Seeing the Spiritual Aspect in our Service

By Ps Ho Wei Liang

As busy and performance-oriented Singaporeans, our focus is often on the tasks we must accomplish. Sometimes we bring that mentality into our church ministries. Yes, the tasks are necessary and important, but let us bear in mind that they are not the end goal. 

Remember, we are serving the church. We serve with our time, talents and gifts so we may all be instruments of God’s grace to build up the church. The Bible tells us that we are not just a community. The spiritual metaphor Paul uses in Ephesians 4:11-16 is that we are one body in Christ. And we are to build up the spiritual body of Christ in love.

Sometimes, we are so engrossed in ministry tasks that a gap appears between the tasks and the people we are called to serve. Perhaps we should be asking ourselves, “How does my ministry build up the body of Christ?”

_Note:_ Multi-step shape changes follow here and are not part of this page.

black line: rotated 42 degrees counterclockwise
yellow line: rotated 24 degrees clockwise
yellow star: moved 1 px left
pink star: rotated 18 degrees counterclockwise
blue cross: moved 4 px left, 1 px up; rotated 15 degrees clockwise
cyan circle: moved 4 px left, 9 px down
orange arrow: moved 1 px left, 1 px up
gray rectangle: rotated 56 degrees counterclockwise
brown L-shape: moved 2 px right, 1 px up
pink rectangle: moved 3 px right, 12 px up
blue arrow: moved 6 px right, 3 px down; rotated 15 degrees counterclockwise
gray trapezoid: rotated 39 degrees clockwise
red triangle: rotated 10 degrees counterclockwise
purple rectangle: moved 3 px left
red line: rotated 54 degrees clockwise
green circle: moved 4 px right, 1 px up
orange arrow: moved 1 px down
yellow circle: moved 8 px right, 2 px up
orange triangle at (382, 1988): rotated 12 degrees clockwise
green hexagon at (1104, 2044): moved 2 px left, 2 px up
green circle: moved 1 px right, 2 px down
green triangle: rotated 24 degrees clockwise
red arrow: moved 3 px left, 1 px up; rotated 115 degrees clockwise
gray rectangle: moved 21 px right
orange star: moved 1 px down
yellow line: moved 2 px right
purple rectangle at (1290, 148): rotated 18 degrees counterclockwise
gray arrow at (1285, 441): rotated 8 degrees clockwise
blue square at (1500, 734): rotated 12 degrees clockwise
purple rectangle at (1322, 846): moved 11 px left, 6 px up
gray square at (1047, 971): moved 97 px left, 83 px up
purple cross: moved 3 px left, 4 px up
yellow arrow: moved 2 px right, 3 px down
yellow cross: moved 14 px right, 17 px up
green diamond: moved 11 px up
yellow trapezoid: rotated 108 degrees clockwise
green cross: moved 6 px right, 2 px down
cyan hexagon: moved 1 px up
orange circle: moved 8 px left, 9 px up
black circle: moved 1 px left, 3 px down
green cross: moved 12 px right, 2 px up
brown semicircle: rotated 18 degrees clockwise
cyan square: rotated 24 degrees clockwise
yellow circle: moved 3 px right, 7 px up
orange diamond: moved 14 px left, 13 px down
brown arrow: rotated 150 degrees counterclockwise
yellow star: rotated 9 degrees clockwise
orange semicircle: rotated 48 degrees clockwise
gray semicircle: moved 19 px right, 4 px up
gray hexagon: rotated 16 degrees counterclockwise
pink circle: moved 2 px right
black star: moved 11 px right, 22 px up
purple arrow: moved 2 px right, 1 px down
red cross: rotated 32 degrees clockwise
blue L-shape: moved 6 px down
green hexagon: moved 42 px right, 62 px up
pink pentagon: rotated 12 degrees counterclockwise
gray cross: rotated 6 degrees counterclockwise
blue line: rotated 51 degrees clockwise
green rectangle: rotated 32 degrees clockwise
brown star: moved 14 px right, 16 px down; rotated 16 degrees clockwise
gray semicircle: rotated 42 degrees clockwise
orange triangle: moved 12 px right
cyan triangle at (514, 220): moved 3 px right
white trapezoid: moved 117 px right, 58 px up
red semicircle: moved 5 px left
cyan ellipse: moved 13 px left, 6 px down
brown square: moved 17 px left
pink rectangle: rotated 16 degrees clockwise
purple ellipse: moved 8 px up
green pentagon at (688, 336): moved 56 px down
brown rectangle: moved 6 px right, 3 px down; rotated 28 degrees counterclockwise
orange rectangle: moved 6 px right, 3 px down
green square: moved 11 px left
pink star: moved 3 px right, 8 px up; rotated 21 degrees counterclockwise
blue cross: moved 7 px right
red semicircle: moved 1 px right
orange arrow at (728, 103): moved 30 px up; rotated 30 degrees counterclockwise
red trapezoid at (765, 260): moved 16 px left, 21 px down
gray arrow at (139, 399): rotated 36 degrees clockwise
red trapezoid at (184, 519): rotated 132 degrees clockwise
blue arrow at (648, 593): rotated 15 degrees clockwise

I am not saying that normal things cannot be spiritual, or spiritual things are not mundane physical tasks. Spiritual things exist in the mundane tasks. Look at the same thing, but through a different lens—spiritual lenses. Some of us may be more used to looking at mundane things with spiritual lens than others. After all, we are at various stages of our faith journey and we have very different starting points and backgrounds to begin with. 

We are here, called to equip the saints and to build up the church. I think having the right lenses on makes a world of difference. We will begin to ask the right questions, see what our goal is, and understand how the physical task is not the whole, but a means to the end goal. Then it becomes evident that the people matter, how we do it matters, the little words sprinkled here and there matter. We will realise that how we serve is through our interactions with people to influence them toward Christ and for Christ. Our Bible study and fellowship sessions are the platforms for common time together so we may speak the truth in love to one another for mutual edification.

In this way, we see that all forms of ministry need to be relational; they cannot be solely task-oriented.